Yasadışı bahise bulaşmış, aşiret bazlı ve kara para sirkülasyonunun tam ortasındaki bazı kurum ve kulüpleri desteklemişsiniz!
Hakem camiasında da birçok skandal birbirini takip etmiş!
Son olarak, Türk voleybolu (TVF, yani TC Devleti), Avrupa İnsan Hakları Mahkemesi’nde mahkûm olup tazminat ödeme riskiyle karşı karşıya kalmış. İdari ve hukuki olarak da kabul edilemez bir skandala imza atmışsınız!
Kadın voleybolunun marka değeri üzerinden elde edilen sponsorluk ve reklam gelirlerinden kulüplere zırnık koklatmamışsınız! İddaa’dan kulüplere emekli maaşı gibi komik denebilecek bir gelir geliyor. Başka bir gelir arayışı da yok!

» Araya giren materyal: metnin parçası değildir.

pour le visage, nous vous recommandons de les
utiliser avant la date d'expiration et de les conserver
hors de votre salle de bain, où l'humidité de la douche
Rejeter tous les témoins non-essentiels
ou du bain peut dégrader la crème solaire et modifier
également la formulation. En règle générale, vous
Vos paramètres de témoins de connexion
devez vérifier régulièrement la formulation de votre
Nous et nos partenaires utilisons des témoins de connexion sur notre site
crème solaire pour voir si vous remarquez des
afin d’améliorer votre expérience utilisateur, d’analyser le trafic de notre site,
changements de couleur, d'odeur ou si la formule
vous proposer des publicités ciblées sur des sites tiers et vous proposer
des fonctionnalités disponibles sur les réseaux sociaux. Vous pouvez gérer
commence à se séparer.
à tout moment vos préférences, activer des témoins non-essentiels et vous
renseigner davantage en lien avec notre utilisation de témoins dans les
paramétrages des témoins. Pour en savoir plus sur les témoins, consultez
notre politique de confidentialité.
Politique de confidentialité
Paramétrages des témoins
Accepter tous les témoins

Federasyon, sponsor olarak gelen başvuruları kulüplere yönlendirmemiş, çoğunu kendine çevirmiş (Aras Kargo ve Zeren hariç!). Seçimli kongrede şeffaflık sözü veren TVF’nin sponsor gelirleri ve genel giderler kalemlerinin ne ölçüde açıklanacağı merak konusu!

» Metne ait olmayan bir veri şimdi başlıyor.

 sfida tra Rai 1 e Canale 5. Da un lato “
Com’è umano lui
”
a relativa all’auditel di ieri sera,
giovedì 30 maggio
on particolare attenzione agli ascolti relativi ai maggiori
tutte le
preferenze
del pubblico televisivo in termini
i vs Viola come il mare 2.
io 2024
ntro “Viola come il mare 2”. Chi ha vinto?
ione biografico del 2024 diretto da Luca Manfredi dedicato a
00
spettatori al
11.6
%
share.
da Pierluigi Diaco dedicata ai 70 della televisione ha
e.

Sonuç olarak, karşılarına aday çıkmayacağı düşüncesiyle büyük bir cesaret göstererek mevcut TVF yönetimi tekrar yeni bir dönem için (8 yıl + 4 yıl daha, toplam 12 yıl) aday oluyor! Hakikaten büyük cesaret!
Bilanço bu durumda iken, eğri tamamen negatifi gösteriyorken tekrar göreve talip olmalarını ıse tebrik etmek lazım!

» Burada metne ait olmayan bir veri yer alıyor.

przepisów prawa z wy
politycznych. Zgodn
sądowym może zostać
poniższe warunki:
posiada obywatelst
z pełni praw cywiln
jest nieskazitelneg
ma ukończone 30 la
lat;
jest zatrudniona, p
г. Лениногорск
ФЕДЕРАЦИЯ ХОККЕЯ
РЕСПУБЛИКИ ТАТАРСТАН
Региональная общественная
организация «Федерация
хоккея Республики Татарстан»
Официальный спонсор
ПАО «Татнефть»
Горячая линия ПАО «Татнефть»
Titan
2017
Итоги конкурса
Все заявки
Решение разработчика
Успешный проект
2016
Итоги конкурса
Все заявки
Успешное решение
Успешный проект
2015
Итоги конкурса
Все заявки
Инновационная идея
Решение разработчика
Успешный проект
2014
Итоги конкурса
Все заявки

Demek ki kendilerince hakikaten liyakatli (!) bir yönetim kadroları var ve başarılı olacaklarına inanıyorlar!
Ama onlardan daha da cesuru çıktı!
TC Spor Bakanlığı ve Sn. Bakan Osman Aşkın Bak’ın desteğiyle, Bursa Büyükşehir Belediyespor Kulübü’nün son dönem başkanı Sn. Gökhan Dinçer, Altekma Spor Kulübü’nün eski başkanı Melih Sebastian Durmuş’un değerli katılımıyla, TVF başkan adaylığı sürecinin son gününde yepyeni ve dinamik bir grupla 2024-2028 dönemi yönetimine talip oluyor!
Sn. Gökhan Dinçer’i ve yönetimini gösterdikleri medeni cesaretten ötürü tebrik ediyor, Türk voleybolu için hayırlı olmasını diliyorum! Tüm siyasi oluşum ve düşüncelerin üzerinde, spor etiği ve terbiyesiyle Türk voleybolunun geleceği için kesinlikle desteklenmesi gerektiğini düşünüyorum.
Sn. Bakanımız Osman Aşkın Bak’ın desteği halinde, çok hazırlıklı olmasalar bile seçim başarısı elde etmeleri muhtemeldir! Gençlik enerjisiyle Türk voleyboluna yeni bir soluk, uyum içinde çalışan modern bir yönetim şekli ve en önemlisi, voleybolun paydaşlarında kaybolmaya yüz tutmuş olan adalet ve güven duygusunu yeniden kazandırabileceklerine inancım tam!